A recent study on three Chinese COVID-19 cases found that seroconversions occurred between 7 and 12 days after the onset of symptoms [12]. However, larger studies on the detailed kinetics of the antibody responses (e.g. IgA, IgM, IgG, neutralizing antibodies) are now urgently needed for a better understanding of the dynamics of the immune response during COVID-19. The results of our study showed detectable IgM and IgG in some patients at day 9, while in other patients the seroconversion seems to occur later. The impact of early or late seroconversion on the case severity is not known, and must now be explored. Interestingly, there were no IgM positives that were not IgG positive. Generally, IgM is produced first, and later there is a switch towards IgG production [13], but studies on SARS-CoV suggest that IgM and IgG often develop around the same time [14,15]. Our results are in line with this (Figure 1), but more detailed studies on long-term sequential samples from patients are now needed. It may be worth looking into whether this is a problem with the test, or a constant finding within the immune response to SARS-CoV-2.

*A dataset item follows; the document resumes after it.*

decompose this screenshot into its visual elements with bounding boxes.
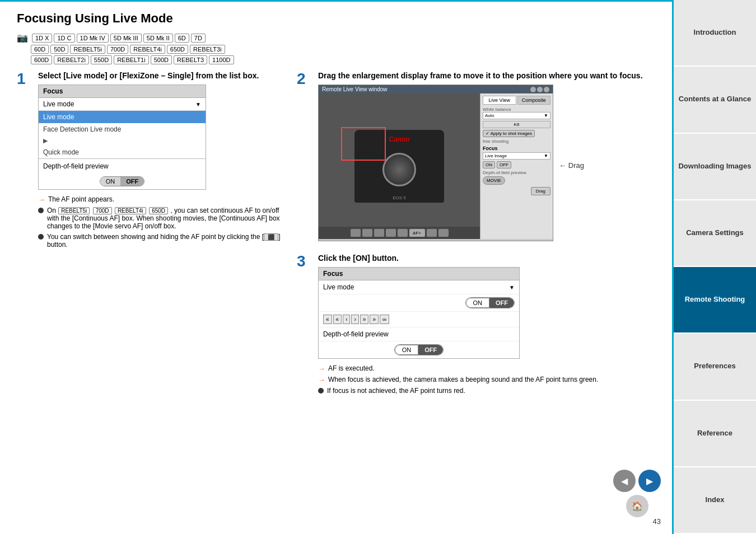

There were no false IgM positive samples, indicating a very high specificity of the test. One false positive IgG result was observed for one healthy adult blood donor. This sample was re-tested and the result was consistent, indicating a cross-reaction to another coronavirus. Serological cross-reactions have earlier been observed between SARS-CoV and SARS-CoV-2 [16]. There are other human coronaviruses (NL63, OC43, 229E, and HKU1) that are globally endemic or epidemic [17], and it may be possible that this reaction represented a cross-reaction due to a previous infection with one of those. Human CoV NL63 has been shown to use the same receptor, angiotensin-converting enzyme 2 (ACE2), as SARS-CoV and SARS-CoV-2 [18], which may indicate potential cross-reactive epitopes. How common the CoVs are as causative agents for ‘common colds’ is not known in detail, but there has been estimates that up to 20% of cases could be caused by CoVs [19].

The specificity and sensitivity for IgG detection of the rapid test evaluated here is well in line with those of a recently reported enzyme-linked immunosorbent assay (ELISA), which had a specificity and a sensitivity of 97.5% [20].

While this study showed a satisfactory performance of the rapid test, it is limited by being compared only to clinical cases and PCR-positivity, and as a next step, it is necessary to compare this assay to other serological tests. In contrast to Li et al. [11], we found less indications for using this test for clinical diagnosis. Nevertheless, it might contribute to detecting potential asymptomatic infections as well as getting a notion of the magnitude of the spread in different geographical areas, which might be a key to taking the appropriate decisions and policies forward. The high negative predictive value indicates that the rapid test will be useful for detecting past infections and possible immunity, which may be crucial for restoring social functions after lockdown.